Voting with their feet

by Tim Tonkin

Doctors will continue to leave the NHS in large numbers unless working conditions are improved, according to a new BMA report

Location: UK
Published: Wednesday 15 May 2024
hospital corridor

‘Two steps forward and one step back.’

To the BMA, this turn of phrase aptly summarises the workforce crisis in the NHS and how the failure to stem the loss of existing and experienced doctors is undermining efforts to bring in new staff.

In a new and damning report titled When a Doctor Leaves, the association highlights how dire the staff attrition rate in the health service is, estimating that, in the 12 months from September 2022 to 2023, between 15,000 and 23,000 doctors quit the NHS in England ahead of retirement age.

The GMC’s most recent workplace experiences report found that, in 2022, one in seven doctors were taking ‘hard steps’ to leave the UK profession, compared with just one in 14 in 2021.

In its new report, the BMA warns bluntly that the health service cannot seek to recruit its way out of a staff-retention crisis, and attrition could ultimately cost the NHS billions and diminish the quality of patient care.

‘We cannot afford to lose more doctors,’ the report states. ‘The UK has a shortage of doctors [and] while these shortages are finally getting some much-needed attention on the national stage, the policy focus is almost exclusively on expanding recruitment and training extra doctors. Better recruitment is essential, but we also need to stop the flow of doctors leaving the health service prematurely.

‘Unless there is immediate action to better retain staff, plans to abate the workforce crisis will fall short. Recruitment, without retention, will be inefficient and ineffective at addressing workforce shortages in the UK’s health systems.’

We need to stop the flow of doctors leaving the health service prematurely
When a Doctor Leaves report

While the factors driving staff attrition are complex and vary hugely, the report identifies four areas of discontent consisting of pay, conditions, diversity and inclusion in the workplace and the level of development and support offered to doctors.

The fight for better pay is one that will be unfamiliar to precisely no one, with doctors across almost all branches of practice having taken or sought strike action in the name of pay restoration during the past 18 months. 

While the phenomenon of UK-trained doctors opting to take up jobs overseas owing to declining real-terms pay is well documented, the BMA’s report also emphasises the role of student debt totalling tens of thousands is affecting career decisions made by recent medical graduates.

In addition to restoring long-term cuts to pay, the report makes clear a cancellation of debts and provision to cover costs for mandatory exams, would make a potentially enormous difference to keeping newly qualified doctors in the health service.

 

Burnout

Poor working conditions, and the effect these have on doctors’ mental wellbeing, is a long-standing problem in the health service, and one the BMA’s report highlights as another prime cause of attrition.

In addition to the countless examples of anecdotal evidence provided to the association by its members, the GMC’s own research into attrition found that, in 2021, 28 per cent of secondary care doctors and 43 per cent of GPs taking a leave of absence from medicine pointed to burnout and work-related stress as the main motive for doing so.

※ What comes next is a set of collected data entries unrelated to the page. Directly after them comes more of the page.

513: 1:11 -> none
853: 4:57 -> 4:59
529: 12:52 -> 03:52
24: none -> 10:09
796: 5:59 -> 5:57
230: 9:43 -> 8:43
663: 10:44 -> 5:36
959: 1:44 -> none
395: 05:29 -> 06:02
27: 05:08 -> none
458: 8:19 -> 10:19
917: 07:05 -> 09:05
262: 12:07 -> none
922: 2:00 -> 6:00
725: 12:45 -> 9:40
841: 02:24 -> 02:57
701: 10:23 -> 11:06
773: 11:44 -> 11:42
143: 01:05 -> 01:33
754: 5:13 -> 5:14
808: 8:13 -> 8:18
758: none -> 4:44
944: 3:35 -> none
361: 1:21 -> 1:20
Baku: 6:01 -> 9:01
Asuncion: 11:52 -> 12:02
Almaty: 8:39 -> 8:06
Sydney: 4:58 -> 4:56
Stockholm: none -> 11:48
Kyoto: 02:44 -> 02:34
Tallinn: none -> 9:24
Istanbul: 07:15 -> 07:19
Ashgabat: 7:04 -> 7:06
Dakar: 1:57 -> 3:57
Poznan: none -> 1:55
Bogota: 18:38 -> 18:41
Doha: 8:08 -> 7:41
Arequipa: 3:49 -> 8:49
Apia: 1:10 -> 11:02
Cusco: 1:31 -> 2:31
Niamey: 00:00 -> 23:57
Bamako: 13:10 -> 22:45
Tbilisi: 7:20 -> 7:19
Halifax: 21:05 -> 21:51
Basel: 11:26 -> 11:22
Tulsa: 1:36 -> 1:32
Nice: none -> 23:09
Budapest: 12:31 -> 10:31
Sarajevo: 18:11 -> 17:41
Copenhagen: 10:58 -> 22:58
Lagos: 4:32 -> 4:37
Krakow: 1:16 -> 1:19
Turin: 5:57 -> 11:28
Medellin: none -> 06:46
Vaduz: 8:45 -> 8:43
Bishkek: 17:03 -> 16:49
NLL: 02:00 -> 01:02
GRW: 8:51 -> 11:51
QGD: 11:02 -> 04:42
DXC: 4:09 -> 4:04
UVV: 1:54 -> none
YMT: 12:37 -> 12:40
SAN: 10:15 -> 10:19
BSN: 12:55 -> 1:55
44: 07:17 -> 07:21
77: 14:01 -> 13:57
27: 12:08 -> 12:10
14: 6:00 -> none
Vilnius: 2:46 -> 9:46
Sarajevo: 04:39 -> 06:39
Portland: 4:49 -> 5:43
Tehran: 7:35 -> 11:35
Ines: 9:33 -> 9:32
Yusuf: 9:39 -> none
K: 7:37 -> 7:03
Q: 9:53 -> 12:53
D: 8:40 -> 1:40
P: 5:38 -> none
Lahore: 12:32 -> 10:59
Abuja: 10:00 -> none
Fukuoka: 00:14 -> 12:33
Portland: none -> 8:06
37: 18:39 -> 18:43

Addressing unsustainable workloads and inadequate facilities and conditions are issues the BMA has campaigned for, and it reiterates recommendations made in its fatigue and facilities and mental wellbeing charters, as ways of addressing staff attrition.

These include employers committing to ensuring flexible working for all doctors and designing rotas to ensure staff can take breaks and access leave requests and enhancing access to occupational and mental health support services.

While the medical workforce and the NHS as a whole can be celebrated for its diversity, the need to improve inclusion and the challenges of bullying, harassment and discrimination towards staff with protected characteristics are unfortunately another factor in the issue of attrition.

The BMA’s 2022 report revealed 9 per cent of respondents had left their jobs owing to racism in the workplace, with 16 per cent taking sick leave or time off owing to discrimination, while doctors from the LGBTQ+ community having also felt forced to consider their positions owing to discrimination.

 

Discrimination

Tackling discrimination and making the NHS more inclusive should therefore be seen as critical to reducing attrition, with the BMA’s report urging employers to implement a zero-tolerance approach to harassment and abuse. 

It also calls for all doctors experiencing discrimination to have access to ‘fair and transparent reporting structures’ and for employers to adopt ‘organisation-wide accountability’ for addressing discrimination in the workplace.

Recruitment, without retention, will be inefficient and ineffective at addressing workforce shortages
When a Doctor Leaves report

Providing doctors with a supportive and nurturing working environments in which they can make the most of their skills and experience while also having the opportunity to enhance their professional development, is the final component towards addressing attrition cited by the report.

These include improving parental leave schemes and access to childcare, providing better support to doctors nearing retirement or those considering returning to practise from retirement, through ensuring flexible working arrangements.

Doctors with disabilities or long-term health conditions meanwhile can be helped to stay in the medical workforce through greater access to reasonable adjustments and ensuring that requests for such changes are met in a timely and supportive fashion.